Tribunal Administratif de Mayotte — Décision N° TA107-2602434

mardi 1 septembre 2026

JuridictionTribunal Administratif de Mayotte
SectionTribunal Administratif de Mayotte
N° DossierTA107-2602434
TypeOrdonnance
RecoursExcès de pouvoir
PublicationC

Texte intégral

Vu la procédure suivante :

Par une requête, enregistrée le 9 juin 2026, Mme A... demande au tribunal :

1°) d’annuler la décision de l'agent instructeur du ministère de l'intérieur portant clôture de sa demande de titre de séjour en qualité de parent d'enfant français ;

2°) d'enjoindre au préfet de Mayotte de réexaminer sa demande au regard des règles applicables à la date de son dépôt ;

3°) de condamner l'État à lui verser, outre les dépens, une indemnisation en réparation du préjudice subi du fait de cette décision.

Elle soutient que :

- la décision attaquée méconnaît le principe de non-rétroactivité des lois ainsi que le principe de sécurité juridique, dès lors que sa demande a été déposée le 15 juillet 2024, antérieurement à l'entrée en vigueur de la nouvelle réglementation subordonnant la délivrance d'un premier titre de séjour à Mayotte à la production d'un visa de long séjour ;
- elle est entachée d'erreur de droit pour les mêmes motifs ;
- elle porte une atteinte à sa vie privée familiale.
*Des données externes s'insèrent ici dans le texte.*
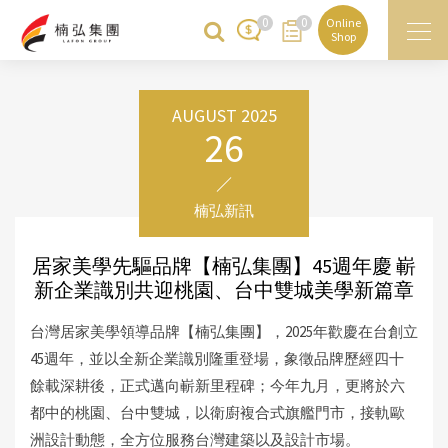
0
0
Online
Shop
AUGUST 2025
26
楠弘新訊
居家美學先驅品牌【楠弘集團】45週年慶 嶄
新企業識別共迎桃園、台中雙城美學新篇章
台灣居家美學領導品牌【楠弘集團】，2025年歡慶在台創立
45週年，並以全新企業識別隆重登場，象徵品牌歷經四十
餘載深耕後，正式邁向嶄新里程碑；今年九月，更將於六
都中的桃園、台中雙城，以衛廚複合式旗艦門市，接軌歐
洲設計動態，全方位服務台灣建築以及設計市場。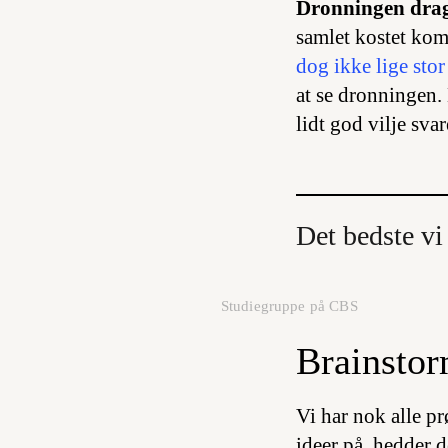
Dronningen drag
samlet kostet kom
dog ikke lige stor 
at se dronningen.
lidt god vilje sva
Det bedste vi
Studiegruppe på CBS
Brainstor
Vi har nok alle pr
ideer på, hedder d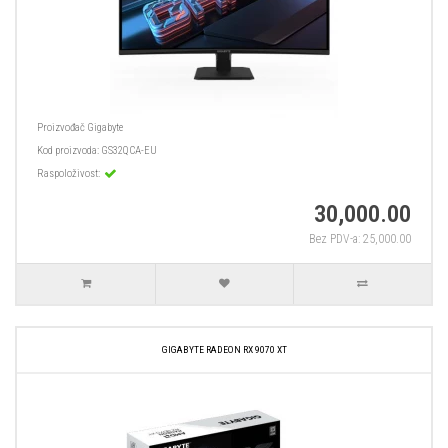
Proizvođač
Gigabyte
Kod proizvoda:
GS32QCA-EU
Raspoloživost:
30,000.00
Bez PDV-a: 25,000.00
GIGABYTE RADEON RX 9070 XT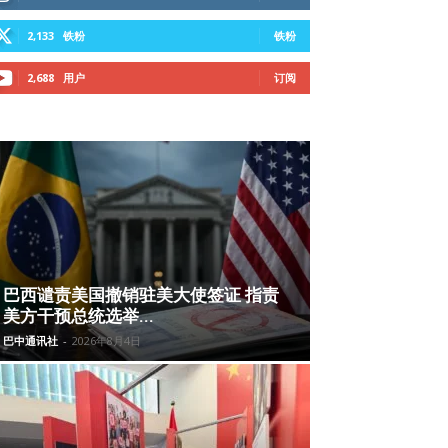
2,133
铁粉
铁粉
2,688
用户
订阅
巴西谴责美国撤销驻美大使签证 指责
美方干预总统选举...
巴中通讯社
-
2026年8月4日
Vu les autres pièces du dossier.

Vu :
le code de l'entrée et du séjour des étrangers et du droit d'asile ;
le code de justice administrative.



Considérant ce qui suit :


1. Aux termes de l'article R. 222-1 du code de justice administrative : « Les présidents de tribunal administratif (...) peuvent, par ordonnance : (…) 7° Rejeter (…) les requêtes ne comportant que des moyens de légalité externe manifestement infondés, des moyens irrecevables, des moyens inopérants ou des moyens qui ne sont assortis que de faits manifestement insusceptibles de venir à leur soutien ou ne sont manifestement pas assortis des précisions permettant d’en apprécier le bien-fondé. (…). ».

2. En premier lieu, il appartient à l'autorité administrative de statuer sur les demandes dont elle est saisie en faisant application des textes en vigueur à la date de sa décision. L'instruction de la demande de Mme B... s'étant prolongée au-delà du 12 août 2025, l'autorité administrative était tenue de faire application des dispositions issues de la loi du 11 août 2025, qui conditionnent désormais la première délivrance d’une carte de séjour temporaire à la production d’un visa de long séjour. Dès lors, la requérante ne peut utilement soutenir que la décision attaquée méconnaît le principe de non-rétroactivité des lois ni le principe de sécurité juridique au motif que sa demande a été enregistrée le 15 juillet 2024. L'application immédiate de la loi nouvelle à une procédure administrative en cours ne présente aucun caractère rétroactif, le simple dépôt d'une demande de titre de séjour ne créant aucun droit à sa délivrance, le moyen tiré de l'erreur de droit est dès lors manifestement infondé.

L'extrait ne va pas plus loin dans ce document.